Source records:
● ● ● ● ● ● ●

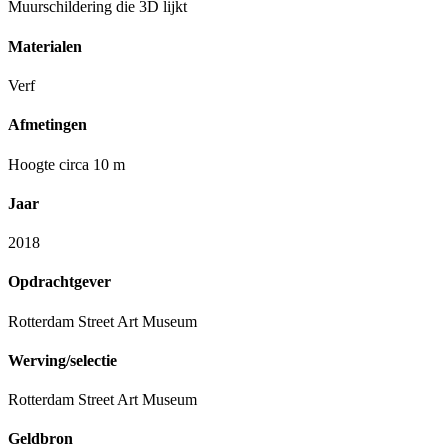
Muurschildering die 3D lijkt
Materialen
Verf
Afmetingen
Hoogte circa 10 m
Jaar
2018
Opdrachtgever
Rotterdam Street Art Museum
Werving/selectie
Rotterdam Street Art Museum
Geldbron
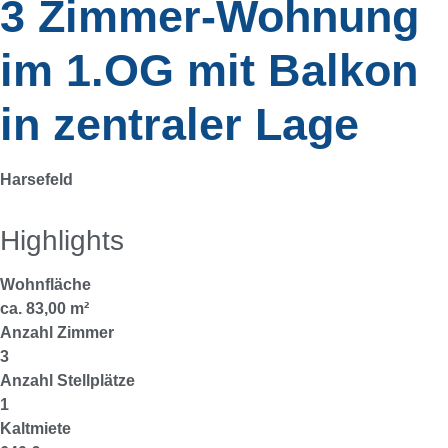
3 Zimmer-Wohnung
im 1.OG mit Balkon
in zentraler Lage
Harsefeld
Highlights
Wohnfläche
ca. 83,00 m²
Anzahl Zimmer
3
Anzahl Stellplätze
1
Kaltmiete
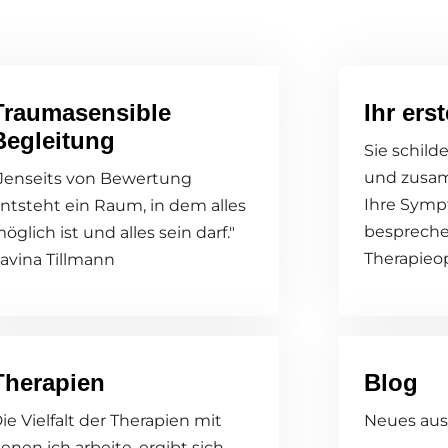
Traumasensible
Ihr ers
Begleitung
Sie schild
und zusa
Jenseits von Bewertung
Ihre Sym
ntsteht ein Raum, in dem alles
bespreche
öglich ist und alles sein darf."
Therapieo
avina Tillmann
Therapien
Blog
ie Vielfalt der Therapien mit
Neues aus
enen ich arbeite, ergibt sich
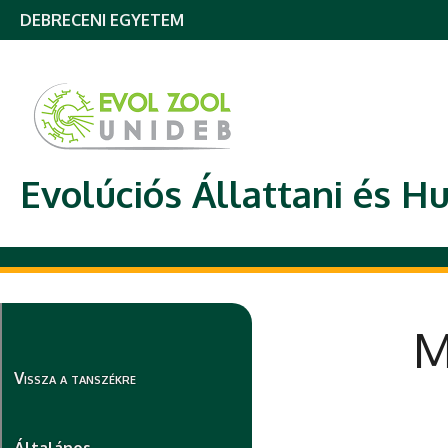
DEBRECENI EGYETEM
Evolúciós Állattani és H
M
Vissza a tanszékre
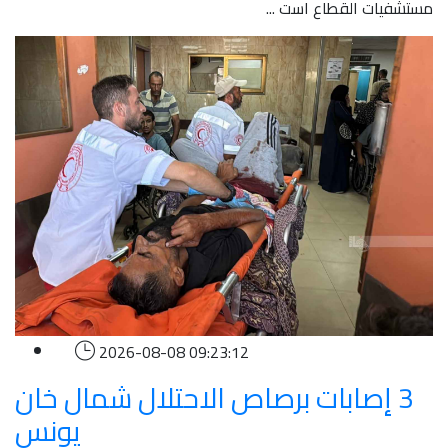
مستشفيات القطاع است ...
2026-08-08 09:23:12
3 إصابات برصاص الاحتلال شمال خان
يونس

● ● ● ● ● ● ●

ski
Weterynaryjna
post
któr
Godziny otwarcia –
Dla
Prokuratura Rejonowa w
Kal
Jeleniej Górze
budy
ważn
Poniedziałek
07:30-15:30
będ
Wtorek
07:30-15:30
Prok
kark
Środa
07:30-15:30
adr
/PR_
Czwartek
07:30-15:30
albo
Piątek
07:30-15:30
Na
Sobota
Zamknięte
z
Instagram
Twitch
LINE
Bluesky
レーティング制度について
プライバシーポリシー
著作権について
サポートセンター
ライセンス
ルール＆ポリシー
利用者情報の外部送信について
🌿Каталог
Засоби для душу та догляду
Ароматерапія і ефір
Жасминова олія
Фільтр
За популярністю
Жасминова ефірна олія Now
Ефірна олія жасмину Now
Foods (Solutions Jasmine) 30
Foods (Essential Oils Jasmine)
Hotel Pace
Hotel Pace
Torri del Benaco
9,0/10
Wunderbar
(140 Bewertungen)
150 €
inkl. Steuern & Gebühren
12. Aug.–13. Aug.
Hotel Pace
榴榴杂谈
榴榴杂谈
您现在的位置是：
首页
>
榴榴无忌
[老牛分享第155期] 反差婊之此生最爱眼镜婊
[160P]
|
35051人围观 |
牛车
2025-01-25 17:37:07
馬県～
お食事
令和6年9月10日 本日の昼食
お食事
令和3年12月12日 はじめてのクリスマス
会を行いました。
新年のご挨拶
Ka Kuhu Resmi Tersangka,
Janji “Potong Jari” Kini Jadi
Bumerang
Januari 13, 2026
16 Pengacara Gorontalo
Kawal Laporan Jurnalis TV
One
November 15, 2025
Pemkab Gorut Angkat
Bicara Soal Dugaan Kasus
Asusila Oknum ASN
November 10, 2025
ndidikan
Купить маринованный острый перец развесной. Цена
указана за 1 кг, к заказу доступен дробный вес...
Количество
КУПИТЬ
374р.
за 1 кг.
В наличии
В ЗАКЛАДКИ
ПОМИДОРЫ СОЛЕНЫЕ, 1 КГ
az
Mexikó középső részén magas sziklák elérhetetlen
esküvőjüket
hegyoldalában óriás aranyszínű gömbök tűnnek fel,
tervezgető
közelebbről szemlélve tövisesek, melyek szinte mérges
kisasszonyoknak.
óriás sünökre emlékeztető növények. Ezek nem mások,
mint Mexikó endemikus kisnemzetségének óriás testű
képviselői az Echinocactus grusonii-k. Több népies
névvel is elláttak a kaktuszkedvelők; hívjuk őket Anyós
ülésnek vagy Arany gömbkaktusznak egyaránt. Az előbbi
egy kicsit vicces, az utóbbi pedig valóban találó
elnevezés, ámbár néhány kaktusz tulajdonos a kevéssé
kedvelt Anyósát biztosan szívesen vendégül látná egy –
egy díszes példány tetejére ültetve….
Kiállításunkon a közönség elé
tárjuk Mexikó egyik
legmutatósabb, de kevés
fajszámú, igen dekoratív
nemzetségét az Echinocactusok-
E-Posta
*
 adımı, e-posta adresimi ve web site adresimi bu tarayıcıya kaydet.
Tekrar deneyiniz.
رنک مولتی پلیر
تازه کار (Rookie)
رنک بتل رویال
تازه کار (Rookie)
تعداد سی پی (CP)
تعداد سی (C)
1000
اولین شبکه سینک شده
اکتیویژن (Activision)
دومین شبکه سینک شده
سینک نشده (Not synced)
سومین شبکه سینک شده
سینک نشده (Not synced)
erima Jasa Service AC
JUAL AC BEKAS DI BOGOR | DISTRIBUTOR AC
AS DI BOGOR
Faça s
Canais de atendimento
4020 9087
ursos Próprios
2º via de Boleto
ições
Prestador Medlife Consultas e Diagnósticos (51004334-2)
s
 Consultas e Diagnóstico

● ● ● ● ● ● ●

Requirement:
Nothing but a number is wanted here: how many lines of the material contain the string "Жасминова".

Solution:
2